Simulation roof rock stratum gyration rupture loading device

Technical Field

The utility model relates to a mining simulation technical field especially relates to a simulation roof rock stratum gyration loading device that breaks.

Background

The main status of coal in the primary energy structure of China will not change in the next 30 years. The coal series geological structure is characterized in that the upper layered rock stratum is approximately fixedly supported at two ends after the coal is mined, and the middle suspended rock beam structure is arranged above the goaf. Along with the propulsion of a working face, the top plate rock beam is bent and deformed under the action of an upper load, and rotates at supporting points at the peripheral end part, so that a lower coal body is extruded, the rock beam is broken after reaching critical bending deflection, and the formed dynamic load can cause dynamic pressure display of a coal wall or a section coal pillar of the working face, thereby causing underground equipment and casualties of a coal mine.
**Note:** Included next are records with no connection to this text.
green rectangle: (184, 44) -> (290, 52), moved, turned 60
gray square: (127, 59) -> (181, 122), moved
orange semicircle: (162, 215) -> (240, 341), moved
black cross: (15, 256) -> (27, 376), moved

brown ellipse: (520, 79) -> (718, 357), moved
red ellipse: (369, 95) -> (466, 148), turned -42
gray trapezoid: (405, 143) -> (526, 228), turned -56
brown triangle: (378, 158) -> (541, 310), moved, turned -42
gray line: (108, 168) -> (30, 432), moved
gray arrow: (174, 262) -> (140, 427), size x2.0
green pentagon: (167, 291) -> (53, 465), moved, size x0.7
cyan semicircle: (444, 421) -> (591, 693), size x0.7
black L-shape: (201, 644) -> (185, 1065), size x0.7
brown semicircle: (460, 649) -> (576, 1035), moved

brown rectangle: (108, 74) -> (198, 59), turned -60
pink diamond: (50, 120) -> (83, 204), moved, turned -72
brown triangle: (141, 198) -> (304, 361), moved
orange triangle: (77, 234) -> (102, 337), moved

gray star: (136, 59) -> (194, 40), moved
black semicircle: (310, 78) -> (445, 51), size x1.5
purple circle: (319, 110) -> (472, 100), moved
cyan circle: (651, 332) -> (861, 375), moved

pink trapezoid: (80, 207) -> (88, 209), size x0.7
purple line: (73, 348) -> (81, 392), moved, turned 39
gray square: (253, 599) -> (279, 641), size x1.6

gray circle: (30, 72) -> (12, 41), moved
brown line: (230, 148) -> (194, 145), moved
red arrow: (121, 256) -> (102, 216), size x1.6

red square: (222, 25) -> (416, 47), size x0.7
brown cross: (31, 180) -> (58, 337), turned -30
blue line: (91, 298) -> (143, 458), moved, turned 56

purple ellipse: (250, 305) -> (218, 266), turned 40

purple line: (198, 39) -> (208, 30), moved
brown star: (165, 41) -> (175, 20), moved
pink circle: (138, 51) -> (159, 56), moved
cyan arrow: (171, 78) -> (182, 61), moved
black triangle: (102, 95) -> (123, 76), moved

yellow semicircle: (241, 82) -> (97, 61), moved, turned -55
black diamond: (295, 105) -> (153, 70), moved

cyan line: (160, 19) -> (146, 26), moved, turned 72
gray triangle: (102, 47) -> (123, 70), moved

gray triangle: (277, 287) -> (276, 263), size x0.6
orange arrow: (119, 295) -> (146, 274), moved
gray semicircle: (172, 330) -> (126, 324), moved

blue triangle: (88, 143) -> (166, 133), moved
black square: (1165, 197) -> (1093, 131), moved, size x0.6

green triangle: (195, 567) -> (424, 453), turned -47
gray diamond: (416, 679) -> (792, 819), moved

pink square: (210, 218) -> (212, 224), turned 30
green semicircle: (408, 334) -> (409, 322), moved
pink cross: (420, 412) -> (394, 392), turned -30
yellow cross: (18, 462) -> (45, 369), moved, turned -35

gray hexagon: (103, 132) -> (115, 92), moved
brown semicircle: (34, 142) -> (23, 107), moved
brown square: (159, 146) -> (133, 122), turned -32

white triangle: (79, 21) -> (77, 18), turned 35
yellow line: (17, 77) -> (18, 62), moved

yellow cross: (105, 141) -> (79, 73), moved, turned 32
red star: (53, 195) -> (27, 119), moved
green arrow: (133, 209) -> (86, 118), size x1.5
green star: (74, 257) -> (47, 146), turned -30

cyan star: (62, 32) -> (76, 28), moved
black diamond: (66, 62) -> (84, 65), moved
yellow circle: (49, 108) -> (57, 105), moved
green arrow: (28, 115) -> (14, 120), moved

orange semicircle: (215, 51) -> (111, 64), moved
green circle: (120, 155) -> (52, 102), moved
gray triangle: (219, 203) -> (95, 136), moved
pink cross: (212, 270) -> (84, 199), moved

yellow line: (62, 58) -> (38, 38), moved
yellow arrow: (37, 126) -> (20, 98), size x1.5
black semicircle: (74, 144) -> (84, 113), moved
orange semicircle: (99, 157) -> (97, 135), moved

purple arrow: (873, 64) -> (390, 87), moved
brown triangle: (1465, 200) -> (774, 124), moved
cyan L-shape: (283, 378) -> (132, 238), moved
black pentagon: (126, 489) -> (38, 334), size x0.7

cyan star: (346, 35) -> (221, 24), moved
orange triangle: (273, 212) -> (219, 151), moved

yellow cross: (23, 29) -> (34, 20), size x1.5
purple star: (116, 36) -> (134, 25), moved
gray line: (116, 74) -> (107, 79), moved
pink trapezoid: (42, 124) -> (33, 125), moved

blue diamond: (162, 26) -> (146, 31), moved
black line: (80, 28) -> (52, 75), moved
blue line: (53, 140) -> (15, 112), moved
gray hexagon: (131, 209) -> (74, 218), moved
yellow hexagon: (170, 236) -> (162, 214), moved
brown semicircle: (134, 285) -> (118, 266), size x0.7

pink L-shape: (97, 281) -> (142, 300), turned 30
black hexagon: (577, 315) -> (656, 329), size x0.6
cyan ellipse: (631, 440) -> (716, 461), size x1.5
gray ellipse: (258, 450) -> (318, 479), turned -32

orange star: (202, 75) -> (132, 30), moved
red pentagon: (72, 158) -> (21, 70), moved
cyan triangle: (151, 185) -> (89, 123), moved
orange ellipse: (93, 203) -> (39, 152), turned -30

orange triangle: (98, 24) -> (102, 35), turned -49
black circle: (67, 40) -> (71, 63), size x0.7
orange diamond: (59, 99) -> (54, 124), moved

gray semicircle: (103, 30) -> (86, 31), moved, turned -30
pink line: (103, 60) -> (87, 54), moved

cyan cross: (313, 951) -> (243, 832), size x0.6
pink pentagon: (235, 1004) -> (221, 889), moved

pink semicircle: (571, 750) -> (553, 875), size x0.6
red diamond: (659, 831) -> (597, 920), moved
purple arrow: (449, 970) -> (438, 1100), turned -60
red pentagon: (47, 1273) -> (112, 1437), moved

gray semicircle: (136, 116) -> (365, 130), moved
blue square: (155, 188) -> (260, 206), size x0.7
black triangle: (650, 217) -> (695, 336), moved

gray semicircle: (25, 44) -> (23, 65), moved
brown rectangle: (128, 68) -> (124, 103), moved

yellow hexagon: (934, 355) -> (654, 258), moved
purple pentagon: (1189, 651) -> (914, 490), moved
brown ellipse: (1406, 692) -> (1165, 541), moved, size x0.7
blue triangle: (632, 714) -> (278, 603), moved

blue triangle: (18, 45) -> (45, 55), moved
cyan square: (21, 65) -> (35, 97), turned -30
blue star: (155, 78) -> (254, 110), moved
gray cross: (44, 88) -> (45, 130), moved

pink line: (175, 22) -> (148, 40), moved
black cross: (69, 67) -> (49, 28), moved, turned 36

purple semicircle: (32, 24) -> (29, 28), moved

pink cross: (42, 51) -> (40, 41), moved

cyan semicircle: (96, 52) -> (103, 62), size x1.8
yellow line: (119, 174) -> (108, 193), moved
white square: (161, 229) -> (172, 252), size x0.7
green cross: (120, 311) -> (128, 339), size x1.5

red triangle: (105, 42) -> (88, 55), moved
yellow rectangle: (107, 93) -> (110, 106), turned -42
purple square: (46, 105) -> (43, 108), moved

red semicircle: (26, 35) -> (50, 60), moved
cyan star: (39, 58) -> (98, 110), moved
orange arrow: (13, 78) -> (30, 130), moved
Therefore, the movement characteristics of the roof strata above the goaf are analyzed, the structural states of roof strata rotation deformation and fracture instability are mastered, and the method has important practical significance and social significance for clearing the mining working face and roadway pressure display, determining the roof management and roadway support parameters of the mining working face, guiding the safety production of the mining working face and ensuring the life safety of underground operators.

Chinese patent publication No. CN108398330A discloses a dynamic load stability test system and a test method for a pillar support system, which are mainly used for simulating dynamic load instability and failure of pillar supports in a goaf, but cannot simulate rotation deformation and fracture instability of roof strata above the goaf.

SUMMERY OF THE UTILITY MODEL

An object of the utility model is to provide a simulation roof stratum gyration loading device that breaks realizes the simulation analysis to the collecting space area top roof stratum gyration deformation and the broken unstability condition.

The utility model provides a loading device for simulating top plate rock stratum rotation breakage, which comprises a base, a supporting frame, a fixed plate, a rotating plate and a loading oil cylinder; the base is provided with a support frame, and the upper end of the support frame is provided with a fixed plate; one side of the fixed plate is hinged with one side of the rotating plate; the base is provided with a loading oil cylinder, the loading oil cylinder is located below the rotary plate, a pressure head is arranged on the telescopic end of the loading oil cylinder, and the pressure head contacts with the lower surface of the rotary plate.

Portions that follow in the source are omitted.